= About this task =
The response must contain the complete data, printed exactly.

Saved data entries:
--- --- ---
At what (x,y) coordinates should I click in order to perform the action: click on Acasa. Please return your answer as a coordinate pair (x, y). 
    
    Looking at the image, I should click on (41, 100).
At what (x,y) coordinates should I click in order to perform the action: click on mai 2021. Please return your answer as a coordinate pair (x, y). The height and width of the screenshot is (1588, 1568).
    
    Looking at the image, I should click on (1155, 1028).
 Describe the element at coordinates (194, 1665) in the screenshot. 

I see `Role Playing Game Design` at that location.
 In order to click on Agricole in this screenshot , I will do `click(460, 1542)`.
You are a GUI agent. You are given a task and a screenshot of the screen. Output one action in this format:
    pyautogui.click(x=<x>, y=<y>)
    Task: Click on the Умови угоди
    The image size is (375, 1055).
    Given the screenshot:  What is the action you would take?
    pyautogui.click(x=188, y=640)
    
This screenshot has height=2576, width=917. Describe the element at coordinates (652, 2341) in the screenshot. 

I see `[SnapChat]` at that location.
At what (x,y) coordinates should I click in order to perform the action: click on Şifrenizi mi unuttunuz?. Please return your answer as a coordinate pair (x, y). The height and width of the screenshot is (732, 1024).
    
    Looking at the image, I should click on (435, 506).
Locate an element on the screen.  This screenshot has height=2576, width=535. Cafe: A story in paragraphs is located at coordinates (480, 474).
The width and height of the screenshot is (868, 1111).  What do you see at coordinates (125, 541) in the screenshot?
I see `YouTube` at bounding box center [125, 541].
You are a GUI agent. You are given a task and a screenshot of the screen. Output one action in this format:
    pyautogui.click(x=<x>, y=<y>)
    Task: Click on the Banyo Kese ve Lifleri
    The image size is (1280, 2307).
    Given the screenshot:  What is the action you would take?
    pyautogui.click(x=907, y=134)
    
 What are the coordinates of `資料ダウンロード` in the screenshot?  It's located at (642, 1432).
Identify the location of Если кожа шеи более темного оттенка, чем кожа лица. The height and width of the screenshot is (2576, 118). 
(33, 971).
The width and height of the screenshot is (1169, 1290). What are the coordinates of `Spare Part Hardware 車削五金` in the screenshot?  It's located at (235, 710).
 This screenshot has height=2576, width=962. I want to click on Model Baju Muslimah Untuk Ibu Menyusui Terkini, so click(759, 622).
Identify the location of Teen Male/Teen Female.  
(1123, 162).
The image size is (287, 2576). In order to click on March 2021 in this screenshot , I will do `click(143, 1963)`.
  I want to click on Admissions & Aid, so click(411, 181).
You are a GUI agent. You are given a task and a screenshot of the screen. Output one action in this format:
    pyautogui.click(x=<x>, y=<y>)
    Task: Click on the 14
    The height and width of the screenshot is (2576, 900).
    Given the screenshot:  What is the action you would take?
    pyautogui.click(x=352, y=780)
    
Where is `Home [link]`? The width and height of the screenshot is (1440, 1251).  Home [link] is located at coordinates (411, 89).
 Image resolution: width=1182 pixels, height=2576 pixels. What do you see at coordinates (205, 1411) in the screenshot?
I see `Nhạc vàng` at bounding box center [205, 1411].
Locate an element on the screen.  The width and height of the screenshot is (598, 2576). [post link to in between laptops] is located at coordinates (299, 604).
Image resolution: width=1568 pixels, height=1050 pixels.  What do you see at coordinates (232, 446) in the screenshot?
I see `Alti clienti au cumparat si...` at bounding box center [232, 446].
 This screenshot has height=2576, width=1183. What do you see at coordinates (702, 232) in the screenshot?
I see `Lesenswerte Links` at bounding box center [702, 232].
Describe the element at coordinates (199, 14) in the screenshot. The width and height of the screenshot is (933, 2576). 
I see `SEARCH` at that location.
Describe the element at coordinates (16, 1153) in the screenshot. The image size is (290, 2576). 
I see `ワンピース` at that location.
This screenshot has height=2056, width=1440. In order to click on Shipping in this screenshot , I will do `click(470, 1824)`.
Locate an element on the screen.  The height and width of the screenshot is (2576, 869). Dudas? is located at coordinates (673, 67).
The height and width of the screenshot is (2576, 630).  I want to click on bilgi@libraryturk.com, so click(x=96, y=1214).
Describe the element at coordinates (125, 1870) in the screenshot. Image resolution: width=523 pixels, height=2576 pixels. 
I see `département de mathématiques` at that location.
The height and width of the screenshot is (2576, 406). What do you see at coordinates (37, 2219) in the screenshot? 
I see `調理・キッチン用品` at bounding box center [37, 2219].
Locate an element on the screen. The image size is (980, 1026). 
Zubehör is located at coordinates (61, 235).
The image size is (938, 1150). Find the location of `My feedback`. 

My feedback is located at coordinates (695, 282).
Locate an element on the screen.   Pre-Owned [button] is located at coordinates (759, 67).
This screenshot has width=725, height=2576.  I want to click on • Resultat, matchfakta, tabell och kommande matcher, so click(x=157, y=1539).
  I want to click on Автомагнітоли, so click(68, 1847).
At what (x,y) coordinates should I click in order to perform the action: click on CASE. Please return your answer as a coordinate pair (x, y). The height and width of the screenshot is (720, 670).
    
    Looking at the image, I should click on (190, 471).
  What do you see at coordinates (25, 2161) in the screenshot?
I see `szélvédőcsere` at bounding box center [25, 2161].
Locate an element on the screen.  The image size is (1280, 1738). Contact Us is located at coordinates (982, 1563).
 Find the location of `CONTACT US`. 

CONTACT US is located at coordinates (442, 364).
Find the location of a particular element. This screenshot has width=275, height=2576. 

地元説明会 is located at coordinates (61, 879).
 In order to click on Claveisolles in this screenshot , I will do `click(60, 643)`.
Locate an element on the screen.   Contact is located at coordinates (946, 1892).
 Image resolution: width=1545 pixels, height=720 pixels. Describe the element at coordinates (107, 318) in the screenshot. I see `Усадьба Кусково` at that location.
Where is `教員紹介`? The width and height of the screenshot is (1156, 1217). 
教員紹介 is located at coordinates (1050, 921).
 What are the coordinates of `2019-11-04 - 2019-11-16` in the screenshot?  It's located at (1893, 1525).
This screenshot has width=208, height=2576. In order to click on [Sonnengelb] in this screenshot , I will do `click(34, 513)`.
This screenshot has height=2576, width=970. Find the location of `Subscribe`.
--- --- ---
= Solved exercise =
At what (x,y) coordinates should I click in order to perform the action: click on Acasa. Please return your answer as a coordinate pair (x, y). 
    
    Looking at the image, I should click on (41, 100).
At what (x,y) coordinates should I click in order to perform the action: click on mai 2021. Please return your answer as a coordinate pair (x, y). The height and width of the screenshot is (1588, 1568).
    
    Looking at the image, I should click on (1155, 1028).
 Describe the element at coordinates (194, 1665) in the screenshot. 

I see `Role Playing Game Design` at that location.
 In order to click on Agricole in this screenshot , I will do `click(460, 1542)`.
You are a GUI agent. You are given a task and a screenshot of the screen. Output one action in this format:
    pyautogui.click(x=<x>, y=<y>)
    Task: Click on the Умови угоди
    The image size is (375, 1055).
    Given the screenshot:  What is the action you would take?
    pyautogui.click(x=188, y=640)
    
This screenshot has height=2576, width=917. Describe the element at coordinates (652, 2341) in the screenshot. 

I see `[SnapChat]` at that location.
At what (x,y) coordinates should I click in order to perform the action: click on Şifrenizi mi unuttunuz?. Please return your answer as a coordinate pair (x, y). The height and width of the screenshot is (732, 1024).
    
    Looking at the image, I should click on (435, 506).
Locate an element on the screen.  This screenshot has height=2576, width=535. Cafe: A story in paragraphs is located at coordinates (480, 474).
The width and height of the screenshot is (868, 1111).  What do you see at coordinates (125, 541) in the screenshot?
I see `YouTube` at bounding box center [125, 541].
You are a GUI agent. You are given a task and a screenshot of the screen. Output one action in this format:
    pyautogui.click(x=<x>, y=<y>)
    Task: Click on the Banyo Kese ve Lifleri
    The image size is (1280, 2307).
    Given the screenshot:  What is the action you would take?
    pyautogui.click(x=907, y=134)
    
 What are the coordinates of `資料ダウンロード` in the screenshot?  It's located at (642, 1432).
Identify the location of Если кожа шеи более темного оттенка, чем кожа лица. The height and width of the screenshot is (2576, 118). 
(33, 971).
The width and height of the screenshot is (1169, 1290). What are the coordinates of `Spare Part Hardware 車削五金` in the screenshot?  It's located at (235, 710).
 This screenshot has height=2576, width=962. I want to click on Model Baju Muslimah Untuk Ibu Menyusui Terkini, so click(759, 622).
Identify the location of Teen Male/Teen Female.  
(1123, 162).
The image size is (287, 2576). In order to click on March 2021 in this screenshot , I will do `click(143, 1963)`.
  I want to click on Admissions & Aid, so click(411, 181).
You are a GUI agent. You are given a task and a screenshot of the screen. Output one action in this format:
    pyautogui.click(x=<x>, y=<y>)
    Task: Click on the 14
    The height and width of the screenshot is (2576, 900).
    Given the screenshot:  What is the action you would take?
    pyautogui.click(x=352, y=780)
    
Where is `Home [link]`? The width and height of the screenshot is (1440, 1251).  Home [link] is located at coordinates (411, 89).
 Image resolution: width=1182 pixels, height=2576 pixels. What do you see at coordinates (205, 1411) in the screenshot?
I see `Nhạc vàng` at bounding box center [205, 1411].
Locate an element on the screen.  The width and height of the screenshot is (598, 2576). [post link to in between laptops] is located at coordinates (299, 604).
Image resolution: width=1568 pixels, height=1050 pixels.  What do you see at coordinates (232, 446) in the screenshot?
I see `Alti clienti au cumparat si...` at bounding box center [232, 446].
 This screenshot has height=2576, width=1183. What do you see at coordinates (702, 232) in the screenshot?
I see `Lesenswerte Links` at bounding box center [702, 232].
Describe the element at coordinates (199, 14) in the screenshot. The width and height of the screenshot is (933, 2576). 
I see `SEARCH` at that location.
Describe the element at coordinates (16, 1153) in the screenshot. The image size is (290, 2576). 
I see `ワンピース` at that location.
This screenshot has height=2056, width=1440. In order to click on Shipping in this screenshot , I will do `click(470, 1824)`.
Locate an element on the screen.  The height and width of the screenshot is (2576, 869). Dudas? is located at coordinates (673, 67).
The height and width of the screenshot is (2576, 630).  I want to click on bilgi@libraryturk.com, so click(x=96, y=1214).
Describe the element at coordinates (125, 1870) in the screenshot. Image resolution: width=523 pixels, height=2576 pixels. 
I see `département de mathématiques` at that location.
The height and width of the screenshot is (2576, 406). What do you see at coordinates (37, 2219) in the screenshot? 
I see `調理・キッチン用品` at bounding box center [37, 2219].
Locate an element on the screen. The image size is (980, 1026). 
Zubehör is located at coordinates (61, 235).
The image size is (938, 1150). Find the location of `My feedback`. 

My feedback is located at coordinates (695, 282).
Locate an element on the screen.   Pre-Owned [button] is located at coordinates (759, 67).
This screenshot has width=725, height=2576.  I want to click on • Resultat, matchfakta, tabell och kommande matcher, so click(x=157, y=1539).
  I want to click on Автомагнітоли, so click(68, 1847).
At what (x,y) coordinates should I click in order to perform the action: click on CASE. Please return your answer as a coordinate pair (x, y). The height and width of the screenshot is (720, 670).
    
    Looking at the image, I should click on (190, 471).
  What do you see at coordinates (25, 2161) in the screenshot?
I see `szélvédőcsere` at bounding box center [25, 2161].
Locate an element on the screen.  The image size is (1280, 1738). Contact Us is located at coordinates (982, 1563).
 Find the location of `CONTACT US`. 

CONTACT US is located at coordinates (442, 364).
Find the location of a particular element. This screenshot has width=275, height=2576. 

地元説明会 is located at coordinates (61, 879).
 In order to click on Claveisolles in this screenshot , I will do `click(60, 643)`.
Locate an element on the screen.   Contact is located at coordinates (946, 1892).
 Image resolution: width=1545 pixels, height=720 pixels. Describe the element at coordinates (107, 318) in the screenshot. I see `Усадьба Кусково` at that location.
Where is `教員紹介`? The width and height of the screenshot is (1156, 1217). 
教員紹介 is located at coordinates (1050, 921).
 What are the coordinates of `2019-11-04 - 2019-11-16` in the screenshot?  It's located at (1893, 1525).
This screenshot has width=208, height=2576. In order to click on [Sonnengelb] in this screenshot , I will do `click(34, 513)`.
This screenshot has height=2576, width=970. Find the location of `Subscribe`.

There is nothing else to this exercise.